Studio album by Bill Anderson
- Released: August 25, 1998
- Studios: Sound Emporium (Nashville, Tennessee
- Genre: Country
- Length: 44:39
- Label: Warner Bros.
- Producers: Caryn Wariner; Steve Wariner;

Bill Anderson chronology
| Greatest Songs (1996) | Fine Wine (1998) | A Lot of Things Different (2001) |

= Fine Wine (Bill Anderson album) =

Fine Wine is a studio album by American country singer-songwriter Bill Anderson. It was released on August 25, 1998, via Warner Bros. Records. It was co-produced by Caryn and Steve Wariner. Fine Wine was Anderson's 36th studio album as a recording artist and his first major-label release since the 1980s. The project consisted of 11 tracks that received mixed reception from music journalists and writers.

==Background and content==
In 1998, Anderson was signed to Warner Bros. Records as part of a veterans artists project. Other performers were also signed to the roster in hopes of restarting their music careers. This included performers Ronnie Milsap, Connie Smith and Don Williams. "I definitely think there's a segment of the country music audience that's not being sung too. Hopefully this will help fill a little bit of that void," Anderson commented in 1998. The major-label project was recorded at Sound Emporium Studios, located in Nashville, Tennessee. The project was produced by country artist Steve Wariner, along with his wife, Caryn Wariner. Anderson was inspired to work with Wariner based on his reworking of Anderson's "The Tip of My Fingers". "...it was a wake-up call," he recalled in 1998.

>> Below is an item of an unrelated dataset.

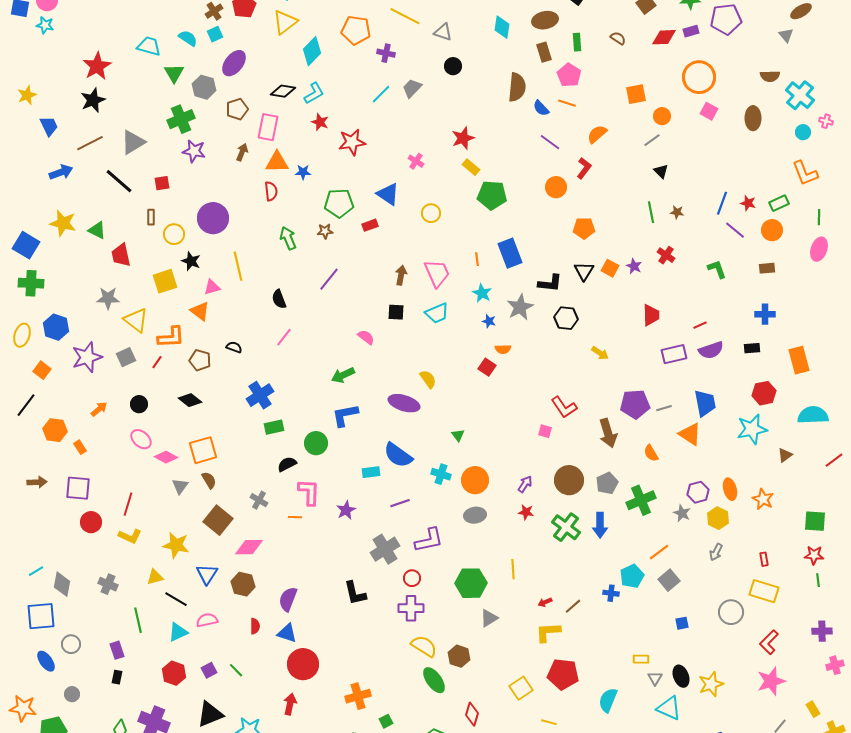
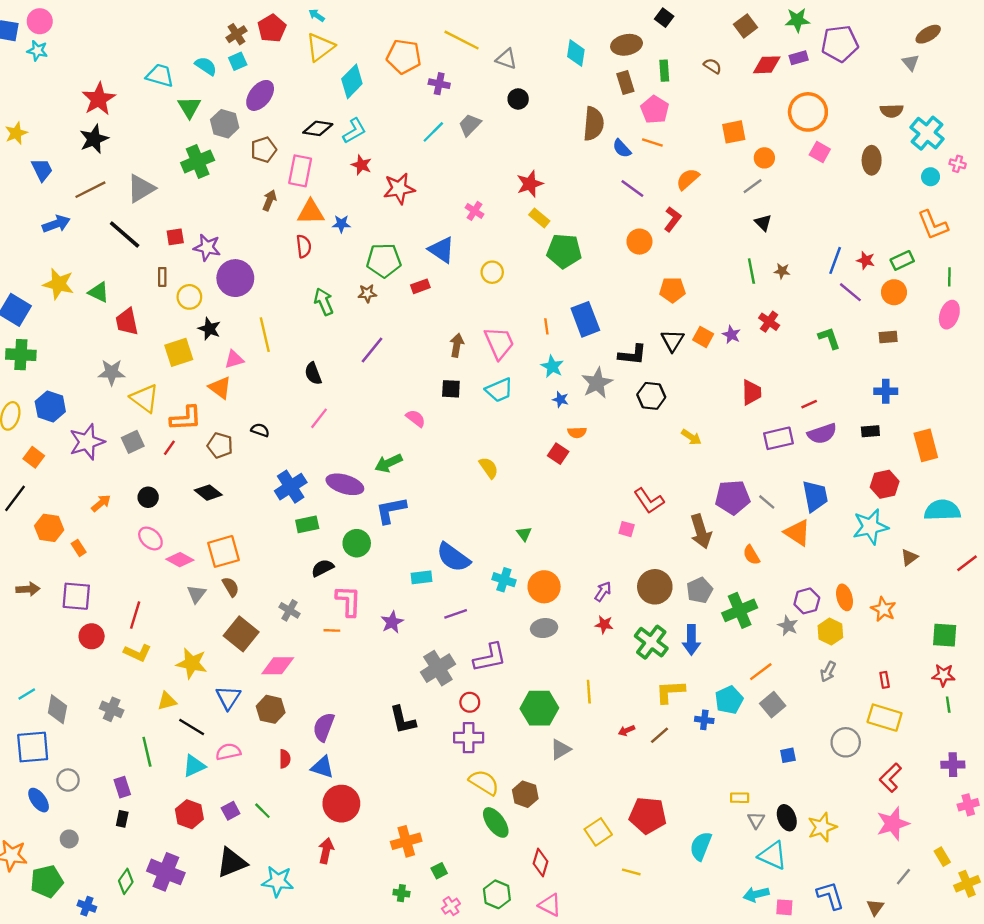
purple star: (194, 151) -> (207, 247), moved
purple ellipse: (404, 403) -> (345, 484), moved
gray line: (664, 408) -> (767, 502), turned 56
yellow L-shape: (548, 632) -> (670, 692), moved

Fine Wine consisted of 11 tracks, all of which were composed (or co-composed) by Anderson himself. The project included a re-recording of Anderson's hit "The Tip of My Fingers". Instead of being a solo cut, the song featured vocals from the other country artists who had hit versions of the song themselves. The artists included on the track were Eddy Arnold, Roy Clark, Jean Shepard and Wariner. Other tracks range from ballads to novelty numbers. One novelty tune included was the track "My Van", which was written with Gary Nicholson and Steve Wariner.

==Release and reception==
Fine Wine was released on August 25, 1998, via Warner Bros. Records. It was Anderson's 36th studio album released in his recording career. Upon its release, the project did not make any appearances on the Billboard album surveys, including the Top Country Albums chart. Deborah Evans Price of Billboard positively reviewed the album. In her review, Price compared Anderson's career and album in comparison to the album's title: "Fine Wine".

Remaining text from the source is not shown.